John McCain: Donald Trump owes POW families an apology
In his first response directly addressing Donald Trump’s comments on his war record, Sen. John McCain said Monday that the real estate mogul should not apologize to him, but should instead apologize to the veterans captured in war and their families.
When asked Monday if he wanted an apology from Trump, McCain, whose supporters have been blasting Trump all weekend, said he doesn’t need one.
“I don’t think so, but I think he may owe an apology to the families of those who have sacrificed in conflict and those who have undergone the prison experience in serving our country,” McCain told MSNBC’s “Morning Joe.”
“I’m in the arena, as (Teddy Roosevelt) used to say,” McCain said, skipping an opportunity to knock Trump further as his allies and other presidential contenders from Trump’s own party have been outspoken in denouncing his remarks.
Trump disparaged McCain and other prisoners of war Saturday, in a rapid back-and-forth with Republican pollster Frank Luntz.
Trump opened by criticizing McCain for calling attendees at his Phoenix rally “crazies” and defended his tweet calling McCain a “dummy.”
He then joked that he didn’t like McCain because he lost to President Barack Obama in 2008. To which Luntz quickly said “He’s a war hero.” Trump first said “He’s not a war hero,” Luntz said “He’s a war hero” and then Trump corrected himself “He is a war hero because he was captured. I like people that weren’t captured, OK? I hate to tell you.”
Matt Lauer, host of NBC’s “Today Show” pressed Trump on his comments Monday morning, during a terse on-air exchange. Lauer asked Trump to apologize, but Trump insisted he had nothing to apologize for.
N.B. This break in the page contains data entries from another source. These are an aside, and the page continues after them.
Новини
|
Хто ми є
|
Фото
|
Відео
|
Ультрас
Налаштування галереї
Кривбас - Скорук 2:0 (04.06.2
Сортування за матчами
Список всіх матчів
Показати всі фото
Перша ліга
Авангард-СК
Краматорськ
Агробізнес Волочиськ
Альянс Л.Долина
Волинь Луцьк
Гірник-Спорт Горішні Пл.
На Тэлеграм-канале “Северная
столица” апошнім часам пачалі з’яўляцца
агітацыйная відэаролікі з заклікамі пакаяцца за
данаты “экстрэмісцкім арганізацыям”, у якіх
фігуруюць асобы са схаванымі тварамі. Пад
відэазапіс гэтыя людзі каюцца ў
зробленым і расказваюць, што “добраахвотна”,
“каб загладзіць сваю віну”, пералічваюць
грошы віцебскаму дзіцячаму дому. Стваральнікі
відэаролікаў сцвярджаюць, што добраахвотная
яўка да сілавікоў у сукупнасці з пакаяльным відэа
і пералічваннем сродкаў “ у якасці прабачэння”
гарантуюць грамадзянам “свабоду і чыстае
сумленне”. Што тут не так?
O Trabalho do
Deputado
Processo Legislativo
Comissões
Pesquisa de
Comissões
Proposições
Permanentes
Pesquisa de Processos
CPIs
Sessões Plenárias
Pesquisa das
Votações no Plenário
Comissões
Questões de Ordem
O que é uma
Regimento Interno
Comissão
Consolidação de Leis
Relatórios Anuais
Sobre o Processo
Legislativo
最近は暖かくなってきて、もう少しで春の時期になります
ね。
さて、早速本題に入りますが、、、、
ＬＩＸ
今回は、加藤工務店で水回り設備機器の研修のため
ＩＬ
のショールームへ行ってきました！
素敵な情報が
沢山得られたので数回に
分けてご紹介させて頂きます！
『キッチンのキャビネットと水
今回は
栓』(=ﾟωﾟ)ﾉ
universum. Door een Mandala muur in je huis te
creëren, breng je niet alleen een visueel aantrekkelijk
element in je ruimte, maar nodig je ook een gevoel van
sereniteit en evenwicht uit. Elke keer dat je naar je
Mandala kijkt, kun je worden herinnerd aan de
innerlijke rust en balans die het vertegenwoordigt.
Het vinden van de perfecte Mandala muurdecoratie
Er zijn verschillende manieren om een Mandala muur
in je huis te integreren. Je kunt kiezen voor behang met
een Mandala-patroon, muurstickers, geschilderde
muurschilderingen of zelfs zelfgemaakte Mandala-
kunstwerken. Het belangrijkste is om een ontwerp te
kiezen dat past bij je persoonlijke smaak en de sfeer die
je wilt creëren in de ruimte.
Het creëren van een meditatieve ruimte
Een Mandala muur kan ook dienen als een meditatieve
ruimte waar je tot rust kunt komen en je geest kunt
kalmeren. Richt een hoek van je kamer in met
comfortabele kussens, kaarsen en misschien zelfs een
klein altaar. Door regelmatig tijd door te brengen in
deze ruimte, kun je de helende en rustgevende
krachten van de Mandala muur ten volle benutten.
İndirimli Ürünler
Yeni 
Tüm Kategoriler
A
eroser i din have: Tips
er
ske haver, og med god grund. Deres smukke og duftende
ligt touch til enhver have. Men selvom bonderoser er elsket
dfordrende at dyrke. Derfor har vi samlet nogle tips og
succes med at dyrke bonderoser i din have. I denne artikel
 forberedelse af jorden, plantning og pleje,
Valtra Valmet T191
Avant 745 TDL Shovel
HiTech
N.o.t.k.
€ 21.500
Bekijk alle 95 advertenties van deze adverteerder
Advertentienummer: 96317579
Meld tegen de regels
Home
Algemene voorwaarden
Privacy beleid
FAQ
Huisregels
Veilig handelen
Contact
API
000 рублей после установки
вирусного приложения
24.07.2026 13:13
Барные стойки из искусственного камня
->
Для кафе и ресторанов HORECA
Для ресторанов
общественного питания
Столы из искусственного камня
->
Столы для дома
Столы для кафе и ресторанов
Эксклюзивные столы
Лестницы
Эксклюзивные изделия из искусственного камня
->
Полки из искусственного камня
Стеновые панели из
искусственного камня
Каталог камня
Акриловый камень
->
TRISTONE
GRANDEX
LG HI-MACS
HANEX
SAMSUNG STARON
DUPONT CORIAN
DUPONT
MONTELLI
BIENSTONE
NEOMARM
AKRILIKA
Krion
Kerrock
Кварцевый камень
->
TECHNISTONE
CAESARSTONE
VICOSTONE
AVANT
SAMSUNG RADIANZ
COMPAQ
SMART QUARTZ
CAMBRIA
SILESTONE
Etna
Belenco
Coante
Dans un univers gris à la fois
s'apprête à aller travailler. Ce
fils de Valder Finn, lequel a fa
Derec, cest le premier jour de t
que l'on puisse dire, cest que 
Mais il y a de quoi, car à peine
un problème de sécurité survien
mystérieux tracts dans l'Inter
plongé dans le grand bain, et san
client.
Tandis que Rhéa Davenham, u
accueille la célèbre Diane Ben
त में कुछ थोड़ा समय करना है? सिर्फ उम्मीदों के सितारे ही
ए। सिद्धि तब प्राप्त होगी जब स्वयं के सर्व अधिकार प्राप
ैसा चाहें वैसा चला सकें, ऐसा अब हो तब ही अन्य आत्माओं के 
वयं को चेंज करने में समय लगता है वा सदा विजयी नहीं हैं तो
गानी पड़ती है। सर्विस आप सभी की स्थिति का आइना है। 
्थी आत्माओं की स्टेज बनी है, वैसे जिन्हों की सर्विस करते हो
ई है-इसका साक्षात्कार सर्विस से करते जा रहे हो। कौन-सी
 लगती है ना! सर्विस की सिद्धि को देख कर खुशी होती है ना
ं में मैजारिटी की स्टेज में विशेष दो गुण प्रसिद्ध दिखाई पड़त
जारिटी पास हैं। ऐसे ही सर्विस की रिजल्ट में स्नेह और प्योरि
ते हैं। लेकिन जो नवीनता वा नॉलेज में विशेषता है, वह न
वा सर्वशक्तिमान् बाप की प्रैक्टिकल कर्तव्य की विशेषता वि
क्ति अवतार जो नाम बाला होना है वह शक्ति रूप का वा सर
“I said very clearly he is a war hero, I have absolutely no problem with that,” Trump said.
McCain spent 5 1/2 years as a prisoner of war in the “Hanoi Hilton” where he was tortured repeatedly. Trump, meanwhile, received four student deferments and one medical deferment to avoid serving in the Vietnam War.
Asked if he was angry that someone who had avoided that draft was knocking him, McCain said he preferred to move past the issue.
“I put that all behind me,” McCain said. “I put all that behind me. For me to get back in anger at anyone is non-productive. Our country was divided in an almost unprecedented fashion during the Vietnam War. And when I came home I was shocked. So I have worked ever since to try and heal those wounds.”
Since his comments, Trump has struggled to find his footing, accusing the media of distorting his comments and digging in even further with an op-ed in USA Today published Sunday.
“The reality is that John McCain the politician has made America less safe, sent our brave soldiers into wrong-headed foreign adventures, covered up for President Obama with the VA scandal and has spent most of his time in the Senate pushing amnesty. He would rather protect the Iraqi border than Arizona’s,” Trump wrote, in his latest knock on the Republican Party’s 2008 nominee.
Trump’s Republican opponents, meanwhile, have pounced. A long list of contenders, from former Florida Gov. Jeb Bush to Wisconsin Gov. Scott Walker, have called Trump’s comments “offensive” and, in some cases, even request he leave the race.